The expected result is the full set of records, copied precisely, with images dropped.

[Saved data entries]
BEGIN
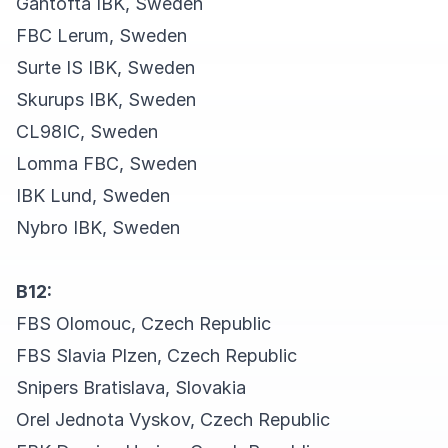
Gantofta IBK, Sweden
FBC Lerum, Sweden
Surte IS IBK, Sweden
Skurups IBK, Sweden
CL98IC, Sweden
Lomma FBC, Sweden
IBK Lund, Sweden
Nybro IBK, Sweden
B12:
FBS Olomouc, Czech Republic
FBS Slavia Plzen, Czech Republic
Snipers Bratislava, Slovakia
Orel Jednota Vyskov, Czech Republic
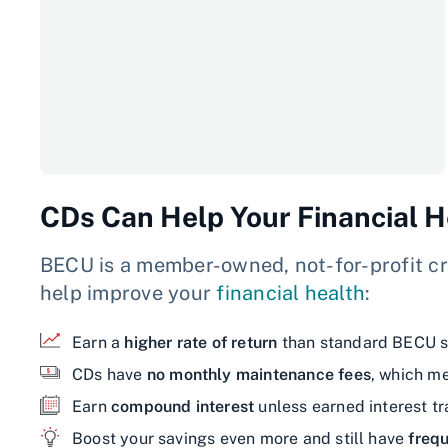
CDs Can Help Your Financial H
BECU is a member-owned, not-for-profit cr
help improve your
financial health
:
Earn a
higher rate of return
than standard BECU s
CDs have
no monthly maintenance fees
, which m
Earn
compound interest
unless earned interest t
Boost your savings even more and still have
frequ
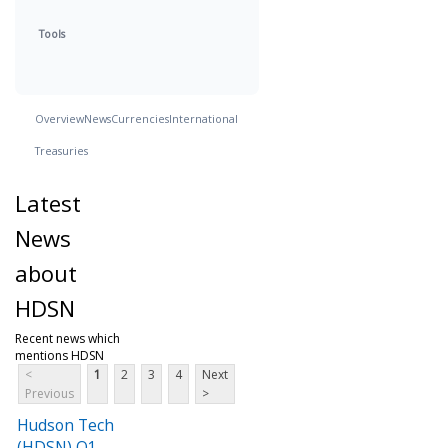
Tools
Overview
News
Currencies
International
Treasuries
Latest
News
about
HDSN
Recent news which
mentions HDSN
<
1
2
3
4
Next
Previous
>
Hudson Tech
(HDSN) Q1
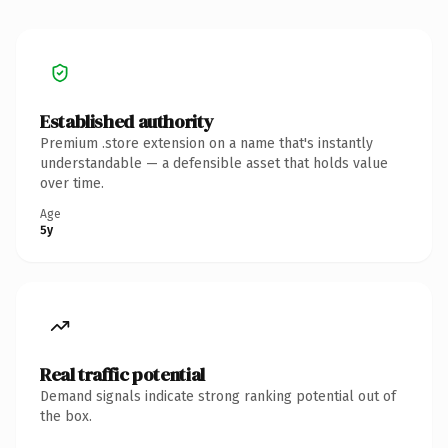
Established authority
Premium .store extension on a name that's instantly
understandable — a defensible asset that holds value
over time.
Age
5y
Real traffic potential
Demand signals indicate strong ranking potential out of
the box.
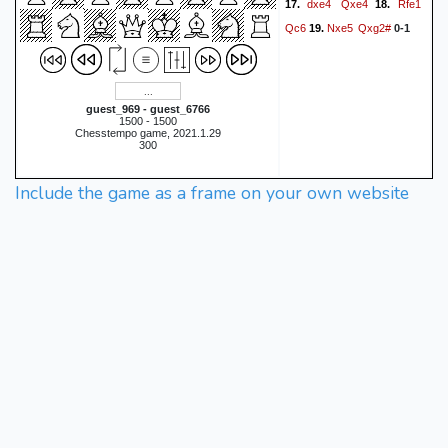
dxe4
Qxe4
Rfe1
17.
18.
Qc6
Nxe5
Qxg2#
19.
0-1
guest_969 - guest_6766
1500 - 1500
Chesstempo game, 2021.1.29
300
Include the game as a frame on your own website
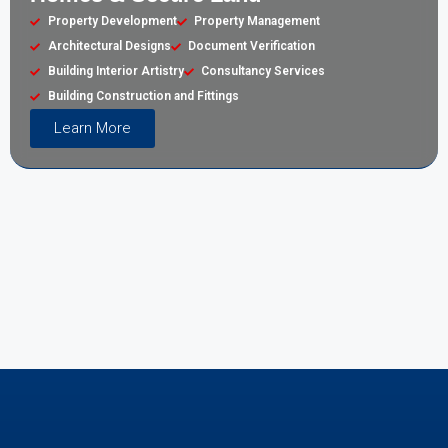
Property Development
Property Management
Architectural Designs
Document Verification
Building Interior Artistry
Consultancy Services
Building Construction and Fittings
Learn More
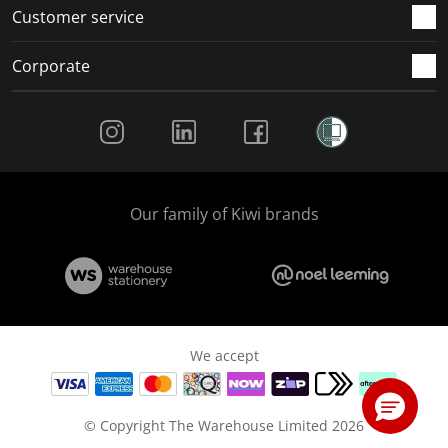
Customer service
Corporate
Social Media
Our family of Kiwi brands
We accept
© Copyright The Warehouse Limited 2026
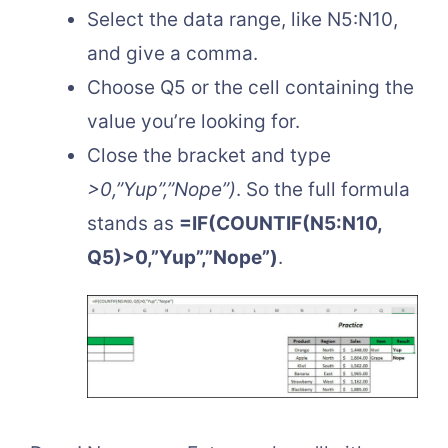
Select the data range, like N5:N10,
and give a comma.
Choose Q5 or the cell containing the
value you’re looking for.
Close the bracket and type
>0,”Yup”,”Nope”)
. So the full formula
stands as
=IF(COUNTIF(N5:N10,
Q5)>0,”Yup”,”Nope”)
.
END
• EXERCISE RESPONSE:
Gantofta IBK, Sweden
FBC Lerum, Sweden
Surte IS IBK, Sweden
Skurups IBK, Sweden
CL98IC, Sweden
Lomma FBC, Sweden
IBK Lund, Sweden
Nybro IBK, Sweden
B12:
FBS Olomouc, Czech Republic
FBS Slavia Plzen, Czech Republic
Snipers Bratislava, Slovakia
Orel Jednota Vyskov, Czech Republic
CDs Can Help Your Financial H
BECU is a member-owned, not-for-profit cr
help improve your
financial health
:
Earn a
higher rate of return
than standard BECU s
CDs have
no monthly maintenance fees
, which m
Earn
compound interest
unless earned interest t
Boost your savings even more and still have
frequ
Tools
Overview
News
Currencies
International
Treasuries
Latest
News
about
HDSN
Recent news which
mentions HDSN
<
1
2
3
4
Next
Previous
>
Hudson Tech
(HDSN) Q1
Established authority
Premium .store extension on a name that's instantly
understandable — a defensible asset that holds value
over time.
Age
5y
Real traffic potential
Demand signals indicate strong ranking potential out of
the box.
dxe4
Qxe4
Rfe1
17.
18.
Qc6
Nxe5
Qxg2#
19.
0-1
guest_969 - guest_6766
1500 - 1500
Chesstempo game, 2021.1.29
300
Include the game as a frame on your own website
Property Development
Property Management
Architectural Designs
Document Verification
Building Interior Artistry
Consultancy Services
Building Construction and Fittings
Learn More
Customer service
Corporate
Social Media
Our family of Kiwi brands
We accept
© Copyright The Warehouse Limited 2026
Select the data range, like N5:N10,
and give a comma.
Choose Q5 or the cell containing the
value you’re looking for.
Close the bracket and type
>0,”Yup”,”Nope”)
. So the full formula
stands as
=IF(COUNTIF(N5:N10,
Q5)>0,”Yup”,”Nope”)
.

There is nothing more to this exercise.